Peterson will serve out the remaining two weeks of the season and then Denny Thum, the Chiefs executive vice president, will be interim president. Hunt also said he would split the duties and have someone in charge of the business side and someone else in charge of football for the franchise his late father moved from Dallas in 1963.
Tight end Tony Gonzalez, one of the greatest players in team history, said he was surprised the change was made before the season ended.
"I would expect there to be other changes as well," the nine-time Pro Bowler told the AP. "When things go this badly, changes are usually made. I think most players would be supportive of Herm."
Edwards declined to meet with reporters but did speak briefly later Monday night on the Chiefs weekly radio show. He did not address his personal situation but said the team was headed in the right direction with its emphasis on rebuilding through youth.
"I think the future for this football team is bright. I think you can see that," Edwards said.
"This team has gotten better over the last month. It's got a lot of young players. I think the foundation is built for this football team now. It's a great situation to be in for a football coach."
Peterson took over a sad sack Chiefs operation in 1989 and hired Marty Schottenheimer as coach. Together, they built the Chiefs into one of the league's most successful teams over the next 10 years. Year after year Arrowhead Stadium sold out and the Chiefs competed for the AFC West title.
They never did get to the ultimate goal, the Super Bowl. With Joe Montana at quarterback, they did reach the AFC title game in the 1993 season, but lost to Buffalo.
However, Kansas City faltered the past decade after Schottenheimer resigned and seemed to hit a low point with an emotionally draining loss Sunday to San Diego.
"On behalf of my family and the entire Kansas City Chiefs organization, I want to thank Carl for his two decades of service to the Chiefs," Hunt said in a written statement. "Both Carl and I agreed that immediately initiating the search for the next Chiefs general manager would be the best thing for the future of the organization, and he will be resigning following the 2008 season."
During Peterson's 20 years at the helm, the Chiefs amassed a 176-141-1 record, won the AFC West four times.
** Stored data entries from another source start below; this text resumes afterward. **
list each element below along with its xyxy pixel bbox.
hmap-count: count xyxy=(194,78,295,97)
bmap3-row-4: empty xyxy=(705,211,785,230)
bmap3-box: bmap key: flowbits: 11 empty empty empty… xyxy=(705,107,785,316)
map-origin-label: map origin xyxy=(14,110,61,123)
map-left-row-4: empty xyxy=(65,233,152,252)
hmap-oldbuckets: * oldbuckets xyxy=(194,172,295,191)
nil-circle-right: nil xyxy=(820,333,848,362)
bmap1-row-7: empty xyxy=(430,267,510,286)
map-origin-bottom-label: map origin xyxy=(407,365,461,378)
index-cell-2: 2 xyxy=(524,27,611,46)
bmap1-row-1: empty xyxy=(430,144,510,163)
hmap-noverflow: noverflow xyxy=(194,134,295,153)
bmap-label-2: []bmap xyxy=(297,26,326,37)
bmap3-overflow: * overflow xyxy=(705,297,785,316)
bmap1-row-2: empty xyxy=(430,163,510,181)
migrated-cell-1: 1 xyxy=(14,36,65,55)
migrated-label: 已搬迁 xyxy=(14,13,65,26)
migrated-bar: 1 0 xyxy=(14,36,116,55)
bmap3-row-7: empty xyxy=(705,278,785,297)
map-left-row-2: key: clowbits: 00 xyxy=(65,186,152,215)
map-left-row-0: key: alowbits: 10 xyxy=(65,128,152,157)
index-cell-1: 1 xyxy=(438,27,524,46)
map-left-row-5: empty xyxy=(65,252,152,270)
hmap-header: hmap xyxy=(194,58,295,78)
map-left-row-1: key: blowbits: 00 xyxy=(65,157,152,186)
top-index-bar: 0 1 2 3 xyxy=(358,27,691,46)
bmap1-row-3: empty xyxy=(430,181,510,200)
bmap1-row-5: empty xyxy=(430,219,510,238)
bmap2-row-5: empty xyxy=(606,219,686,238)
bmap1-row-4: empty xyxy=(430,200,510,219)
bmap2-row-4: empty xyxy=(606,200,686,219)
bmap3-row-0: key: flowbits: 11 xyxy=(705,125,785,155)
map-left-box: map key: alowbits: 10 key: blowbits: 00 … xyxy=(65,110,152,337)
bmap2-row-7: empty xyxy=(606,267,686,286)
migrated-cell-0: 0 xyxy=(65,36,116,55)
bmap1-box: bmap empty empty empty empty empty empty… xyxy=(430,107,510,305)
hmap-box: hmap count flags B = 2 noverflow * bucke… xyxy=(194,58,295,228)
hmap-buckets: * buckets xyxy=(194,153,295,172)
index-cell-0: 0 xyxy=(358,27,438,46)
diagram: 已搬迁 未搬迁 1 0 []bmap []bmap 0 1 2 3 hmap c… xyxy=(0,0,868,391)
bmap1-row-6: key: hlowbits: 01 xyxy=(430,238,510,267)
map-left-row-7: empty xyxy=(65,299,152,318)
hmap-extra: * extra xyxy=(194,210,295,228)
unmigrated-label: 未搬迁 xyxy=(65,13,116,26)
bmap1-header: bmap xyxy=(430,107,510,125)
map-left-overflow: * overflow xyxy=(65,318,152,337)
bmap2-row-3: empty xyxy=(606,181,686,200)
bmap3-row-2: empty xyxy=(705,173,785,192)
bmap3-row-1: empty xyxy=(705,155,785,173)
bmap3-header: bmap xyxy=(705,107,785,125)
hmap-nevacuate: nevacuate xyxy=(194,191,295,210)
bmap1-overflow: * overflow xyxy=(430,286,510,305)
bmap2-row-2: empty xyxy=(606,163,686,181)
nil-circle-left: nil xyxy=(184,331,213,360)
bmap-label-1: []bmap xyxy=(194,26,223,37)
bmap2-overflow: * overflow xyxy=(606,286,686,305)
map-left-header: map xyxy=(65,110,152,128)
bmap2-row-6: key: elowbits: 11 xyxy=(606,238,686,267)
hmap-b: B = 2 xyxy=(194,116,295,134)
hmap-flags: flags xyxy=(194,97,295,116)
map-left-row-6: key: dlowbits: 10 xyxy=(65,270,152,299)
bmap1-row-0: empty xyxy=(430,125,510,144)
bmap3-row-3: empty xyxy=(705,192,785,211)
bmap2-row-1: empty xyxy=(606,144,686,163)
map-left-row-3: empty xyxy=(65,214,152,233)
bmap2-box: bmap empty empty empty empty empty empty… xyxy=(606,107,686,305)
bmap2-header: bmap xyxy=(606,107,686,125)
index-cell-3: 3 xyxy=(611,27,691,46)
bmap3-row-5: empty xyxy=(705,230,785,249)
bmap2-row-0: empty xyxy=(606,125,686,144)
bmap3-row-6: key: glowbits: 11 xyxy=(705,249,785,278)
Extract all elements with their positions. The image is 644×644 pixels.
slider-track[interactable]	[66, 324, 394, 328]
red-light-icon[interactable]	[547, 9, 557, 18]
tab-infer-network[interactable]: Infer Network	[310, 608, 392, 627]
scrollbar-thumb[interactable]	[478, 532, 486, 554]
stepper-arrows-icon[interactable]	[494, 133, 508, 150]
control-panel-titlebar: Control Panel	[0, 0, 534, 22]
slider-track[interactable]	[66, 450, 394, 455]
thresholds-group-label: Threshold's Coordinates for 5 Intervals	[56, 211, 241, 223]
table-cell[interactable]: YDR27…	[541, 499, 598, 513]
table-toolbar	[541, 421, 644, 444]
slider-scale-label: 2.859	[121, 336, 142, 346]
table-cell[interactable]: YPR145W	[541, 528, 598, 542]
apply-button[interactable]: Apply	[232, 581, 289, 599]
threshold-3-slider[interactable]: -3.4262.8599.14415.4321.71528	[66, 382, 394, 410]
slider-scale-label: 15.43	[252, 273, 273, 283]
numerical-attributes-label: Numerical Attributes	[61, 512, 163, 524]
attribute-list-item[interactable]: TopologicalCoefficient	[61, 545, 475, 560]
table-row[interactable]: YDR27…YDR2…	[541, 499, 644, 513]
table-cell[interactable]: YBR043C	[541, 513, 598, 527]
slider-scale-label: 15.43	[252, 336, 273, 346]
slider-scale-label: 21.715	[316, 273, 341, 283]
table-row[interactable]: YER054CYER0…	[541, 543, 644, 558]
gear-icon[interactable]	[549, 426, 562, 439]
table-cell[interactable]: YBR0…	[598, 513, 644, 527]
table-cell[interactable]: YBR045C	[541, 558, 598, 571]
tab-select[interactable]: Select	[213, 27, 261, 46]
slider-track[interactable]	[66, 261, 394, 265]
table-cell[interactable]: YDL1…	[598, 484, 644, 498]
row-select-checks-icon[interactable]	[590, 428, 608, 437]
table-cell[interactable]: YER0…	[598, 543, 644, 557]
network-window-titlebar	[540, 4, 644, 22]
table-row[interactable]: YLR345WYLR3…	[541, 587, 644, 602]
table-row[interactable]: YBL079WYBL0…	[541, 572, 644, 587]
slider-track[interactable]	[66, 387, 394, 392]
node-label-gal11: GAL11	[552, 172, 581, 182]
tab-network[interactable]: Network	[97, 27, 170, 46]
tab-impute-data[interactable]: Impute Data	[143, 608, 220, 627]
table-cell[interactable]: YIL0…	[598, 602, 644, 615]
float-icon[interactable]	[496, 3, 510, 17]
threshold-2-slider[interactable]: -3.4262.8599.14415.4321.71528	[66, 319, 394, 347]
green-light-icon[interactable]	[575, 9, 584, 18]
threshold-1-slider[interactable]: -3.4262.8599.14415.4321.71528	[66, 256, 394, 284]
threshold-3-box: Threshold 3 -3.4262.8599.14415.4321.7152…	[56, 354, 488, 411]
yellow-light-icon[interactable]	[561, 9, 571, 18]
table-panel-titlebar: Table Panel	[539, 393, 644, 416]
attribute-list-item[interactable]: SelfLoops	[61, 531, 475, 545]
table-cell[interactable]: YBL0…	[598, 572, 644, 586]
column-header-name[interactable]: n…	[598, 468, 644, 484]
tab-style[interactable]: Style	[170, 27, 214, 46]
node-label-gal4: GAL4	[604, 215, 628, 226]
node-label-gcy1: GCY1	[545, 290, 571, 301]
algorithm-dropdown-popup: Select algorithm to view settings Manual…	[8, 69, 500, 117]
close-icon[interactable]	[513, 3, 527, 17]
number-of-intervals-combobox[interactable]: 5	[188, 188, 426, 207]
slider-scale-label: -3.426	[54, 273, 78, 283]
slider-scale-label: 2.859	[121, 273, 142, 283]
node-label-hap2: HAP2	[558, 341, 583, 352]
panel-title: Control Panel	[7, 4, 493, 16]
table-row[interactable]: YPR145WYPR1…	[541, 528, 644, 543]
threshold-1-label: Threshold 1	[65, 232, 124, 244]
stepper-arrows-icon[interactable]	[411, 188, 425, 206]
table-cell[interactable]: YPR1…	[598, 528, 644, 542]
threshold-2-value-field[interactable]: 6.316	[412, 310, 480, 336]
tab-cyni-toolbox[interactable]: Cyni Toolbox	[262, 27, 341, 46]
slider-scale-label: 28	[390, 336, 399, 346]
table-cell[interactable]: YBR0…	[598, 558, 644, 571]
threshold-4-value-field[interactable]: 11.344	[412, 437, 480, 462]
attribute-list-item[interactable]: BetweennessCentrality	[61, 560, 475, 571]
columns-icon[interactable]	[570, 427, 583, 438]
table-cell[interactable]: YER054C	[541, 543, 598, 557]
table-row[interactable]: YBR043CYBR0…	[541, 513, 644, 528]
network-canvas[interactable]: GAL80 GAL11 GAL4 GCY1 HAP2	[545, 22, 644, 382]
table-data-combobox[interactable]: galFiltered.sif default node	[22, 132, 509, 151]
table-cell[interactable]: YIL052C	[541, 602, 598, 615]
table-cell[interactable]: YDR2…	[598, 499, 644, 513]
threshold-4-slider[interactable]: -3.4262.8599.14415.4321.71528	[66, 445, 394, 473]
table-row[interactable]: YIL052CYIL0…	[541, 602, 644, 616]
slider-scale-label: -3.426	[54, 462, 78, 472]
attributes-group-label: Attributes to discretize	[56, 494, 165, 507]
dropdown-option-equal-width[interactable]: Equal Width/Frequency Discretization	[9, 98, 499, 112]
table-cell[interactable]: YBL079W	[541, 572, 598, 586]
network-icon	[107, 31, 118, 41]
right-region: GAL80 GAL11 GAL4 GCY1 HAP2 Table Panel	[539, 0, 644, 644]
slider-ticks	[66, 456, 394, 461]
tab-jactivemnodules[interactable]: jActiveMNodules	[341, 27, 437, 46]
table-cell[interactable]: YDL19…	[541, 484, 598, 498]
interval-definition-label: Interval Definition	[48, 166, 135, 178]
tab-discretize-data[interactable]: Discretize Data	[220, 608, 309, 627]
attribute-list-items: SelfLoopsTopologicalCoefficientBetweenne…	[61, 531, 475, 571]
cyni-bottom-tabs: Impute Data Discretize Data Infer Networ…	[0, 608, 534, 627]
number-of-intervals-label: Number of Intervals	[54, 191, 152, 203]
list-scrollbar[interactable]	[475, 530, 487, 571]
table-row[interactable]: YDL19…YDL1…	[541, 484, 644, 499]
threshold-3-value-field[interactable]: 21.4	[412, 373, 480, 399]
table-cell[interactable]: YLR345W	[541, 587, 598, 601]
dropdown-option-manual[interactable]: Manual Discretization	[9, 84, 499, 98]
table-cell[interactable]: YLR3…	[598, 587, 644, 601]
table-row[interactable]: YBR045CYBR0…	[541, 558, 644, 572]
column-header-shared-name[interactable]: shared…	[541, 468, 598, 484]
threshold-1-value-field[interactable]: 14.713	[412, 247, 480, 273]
"I am proud of my association with the Kansas City Chiefs and our many accomplishments over the last 20 years," Peterson said in a statement released by the Chiefs. "I thank the Hunt family for the opportunity to lead the Chiefs organization and sincerely appreciate all the coaches, players, administrators and Chiefs employees with whom I've had the pleasure of working in my time here. Most importantly, I want to thank Chiefs fans around the country for their passionate support through the years. Chiefs fans are the finest in all of professional football."